Some consumers' rights advocates, however, believe Obama has been eager to show voters that he can work with Republicans on bills designed to help the economy.

Barbara Roper, the director of investor protection at the Consumer Federation of America, which opposed the jobs legislation because of concern it will erode investor protections, said Senate Democrats felt "a lot of pressure from the White House to send them a bipartisan JOBS Act."

Cantor has spent months mulling ways for the president and Republicans in Congress to work around staunch disagreements to spur the sluggish economy.

He remembers sitting in a cabinet room meeting with Obama in March of last year when the president told him bluntly there would be areas of disagreement, specifically healthcare and raising taxes.

In recent months, the second-ranking House GOP leader has focused on the areas where policy differences are less pronounced.

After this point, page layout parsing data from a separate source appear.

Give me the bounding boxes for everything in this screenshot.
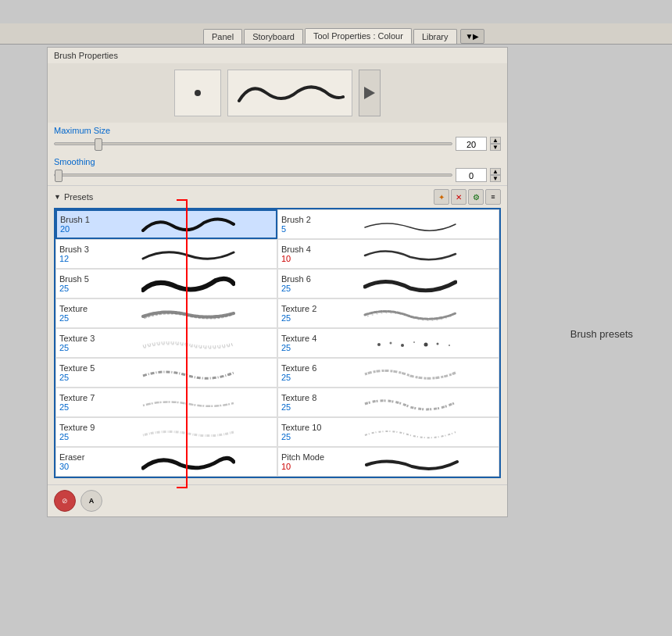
max-size-label: Maximum Size <box>54 126 501 135</box>
eraser-preview <box>103 451 273 473</box>
max-size-section: Maximum Size 20 ▲ ▼ <box>48 123 507 154</box>
texture6-info: Texture 6 25 <box>281 363 322 382</box>
brush-cell-texture2[interactable]: Texture 2 25 <box>277 298 499 328</box>
svg-point-4 <box>424 343 428 347</box>
brush-cell-texture8[interactable]: Texture 8 25 <box>277 388 499 417</box>
brush2-name: Brush 2 <box>281 215 322 224</box>
preset-settings-icon[interactable]: ⚙ <box>468 189 484 205</box>
max-size-track[interactable] <box>54 142 452 145</box>
bottom-icon-1[interactable]: ⊘ <box>54 490 76 512</box>
max-size-up[interactable]: ▲ <box>490 137 501 144</box>
smoothing-thumb[interactable] <box>55 170 63 182</box>
smoothing-value[interactable]: 0 <box>456 168 487 182</box>
brush2-info: Brush 2 5 <box>281 215 322 234</box>
brush1-size: 20 <box>60 224 101 234</box>
pitchmode-size: 10 <box>281 462 324 471</box>
smoothing-up[interactable]: ▲ <box>490 168 501 175</box>
tab-library[interactable]: Library <box>413 29 457 44</box>
eraser-name: Eraser <box>59 452 100 462</box>
svg-point-5 <box>437 343 439 345</box>
brush-preview-small <box>174 70 221 116</box>
texture5-size: 25 <box>59 373 100 382</box>
preset-add-icon[interactable]: ✦ <box>434 189 449 205</box>
brush3-info: Brush 3 12 <box>59 245 100 263</box>
brush-cell-brush1[interactable]: Brush 1 20 <box>55 209 277 239</box>
presets-triangle-icon: ▼ <box>54 193 61 201</box>
bottom-toolbar: ⊘ A <box>48 484 507 516</box>
tab-tool-properties[interactable]: Tool Properties : Colour <box>305 28 412 44</box>
pitchmode-preview <box>327 451 495 473</box>
texture2-info: Texture 2 25 <box>281 304 322 323</box>
texture7-preview <box>103 391 273 413</box>
smoothing-track[interactable] <box>54 173 452 177</box>
texture5-preview <box>103 362 273 384</box>
texture9-name: Texture 9 <box>59 423 100 432</box>
brush-stroke-preview <box>235 77 345 109</box>
max-size-down[interactable]: ▼ <box>490 144 501 151</box>
max-size-row: 20 ▲ ▼ <box>54 137 501 151</box>
panel-title: Brush Properties <box>48 48 507 63</box>
smoothing-section: Smoothing 0 ▲ ▼ <box>48 154 507 185</box>
texture4-preview <box>325 332 495 354</box>
brush-cell-eraser[interactable]: Eraser 30 <box>55 447 277 477</box>
texture3-size: 25 <box>59 343 100 352</box>
texture-size: 25 <box>59 313 100 323</box>
brush-cell-brush5[interactable]: Brush 5 25 <box>55 269 277 298</box>
brush4-name: Brush 4 <box>281 245 322 254</box>
brush1-preview <box>104 213 273 235</box>
pitchmode-info: Pitch Mode 10 <box>281 452 324 471</box>
brush-cell-texture10[interactable]: Texture 10 25 <box>277 417 499 447</box>
texture5-info: Texture 5 25 <box>59 363 100 382</box>
preview-play-button[interactable] <box>359 70 381 116</box>
brush-cell-texture9[interactable]: Texture 9 25 <box>55 417 277 447</box>
svg-point-0 <box>377 343 381 346</box>
brush-cell-pitchmode[interactable]: Pitch Mode 10 <box>277 447 499 477</box>
brush-cell-brush6[interactable]: Brush 6 25 <box>277 269 499 298</box>
brush-cell-texture5[interactable]: Texture 5 25 <box>55 358 277 388</box>
brush3-size: 12 <box>59 254 100 263</box>
smoothing-down[interactable]: ▼ <box>490 175 501 182</box>
tab-bar: Panel Storyboard Tool Properties : Colou… <box>0 23 672 45</box>
brush-cell-brush2[interactable]: Brush 2 5 <box>277 209 499 239</box>
texture-preview <box>103 302 273 324</box>
texture10-size: 25 <box>281 432 322 441</box>
brush4-info: Brush 4 10 <box>281 245 322 263</box>
presets-label: Presets <box>64 192 93 202</box>
brush-dot-preview <box>195 90 201 96</box>
max-size-thumb[interactable] <box>95 138 102 151</box>
texture2-preview <box>325 302 495 324</box>
brush1-name: Brush 1 <box>60 215 101 224</box>
brush-presets-bracket <box>177 199 188 488</box>
eraser-size: 30 <box>59 462 100 471</box>
pitchmode-name: Pitch Mode <box>281 452 324 462</box>
bottom-icon-2[interactable]: A <box>80 490 102 512</box>
texture-name: Texture <box>59 304 100 313</box>
brush2-size: 5 <box>281 224 322 234</box>
tab-panel[interactable]: Panel <box>203 29 242 44</box>
brush-cell-texture[interactable]: Texture 25 <box>55 298 277 328</box>
tab-storyboard[interactable]: Storyboard <box>244 29 303 44</box>
preset-delete-icon[interactable]: ✕ <box>451 189 466 205</box>
brush-cell-texture3[interactable]: Texture 3 25 <box>55 328 277 358</box>
max-size-value[interactable]: 20 <box>456 137 487 151</box>
preset-list-icon[interactable]: ≡ <box>485 189 501 205</box>
brush-cell-texture6[interactable]: Texture 6 25 <box>277 358 499 388</box>
brush-cell-texture4[interactable]: Texture 4 25 <box>277 328 499 358</box>
brush-preview-large <box>227 70 352 116</box>
svg-point-6 <box>449 345 450 346</box>
presets-icons: ✦ ✕ ⚙ ≡ <box>434 189 501 205</box>
tab-overflow-icon[interactable]: ▼▶ <box>460 29 485 44</box>
texture10-info: Texture 10 25 <box>281 423 322 441</box>
texture9-size: 25 <box>59 432 100 441</box>
presets-title: ▼ Presets <box>54 192 93 202</box>
eraser-info: Eraser 30 <box>59 452 100 471</box>
texture2-size: 25 <box>281 313 322 323</box>
brush-cell-brush4[interactable]: Brush 4 10 <box>277 239 499 269</box>
texture8-info: Texture 8 25 <box>281 393 322 412</box>
brush5-preview <box>103 273 273 295</box>
brush-cell-texture7[interactable]: Texture 7 25 <box>55 388 277 417</box>
brush6-size: 25 <box>281 284 322 293</box>
texture6-name: Texture 6 <box>281 363 322 373</box>
brush-cell-brush3[interactable]: Brush 3 12 <box>55 239 277 269</box>
brush-presets-label: Brush presets <box>570 328 633 340</box>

"Knowing that we're going to have an election to resolve some of those bigger differences, there are certainly areas where we can work together on and jobs and growth being one of them," he said.

In September, after Obama delivered his jobs agenda to a joint session of Congress, Cantor identified areas of potential common ground in a memo circulated to colleagues.

"I said immediately thereafter that there were some things that the president was talking about that we could support and that we were going to need to try to transcend differences, try and find areas where we can agree, so we can get this economy going again and get people back to work," Cantor said. "The JOBS is exactly the kind of legislation that represents where people can come together.

His memo highlighted proposals then being considered by the House Financial Services Committee to ease regulations for small businesses trying to raise capital.

In November, the House passed several proposals to reduce regulations on startup companies, including a proposal to help them pool funding from small investors, but they stalled in the Senate.

Cantor broke the logjam by bundling the House bills and combining them with legislation sponsored by Sen. Charles Schumer (D-N.Y.) to exempt small- and mid-sized companies from accounting and corporate governance requirements for up to five years after initial public offerings.

Cantor brought the package to the floor quickly and it passed 390 to 23, generating enough bipartisan momentum to speed it through the upper chamber.

He hatched his legislative strategy after talking with Steve Case, the founder of AOL, whom Obama tapped last year to head the Startup America Partnership.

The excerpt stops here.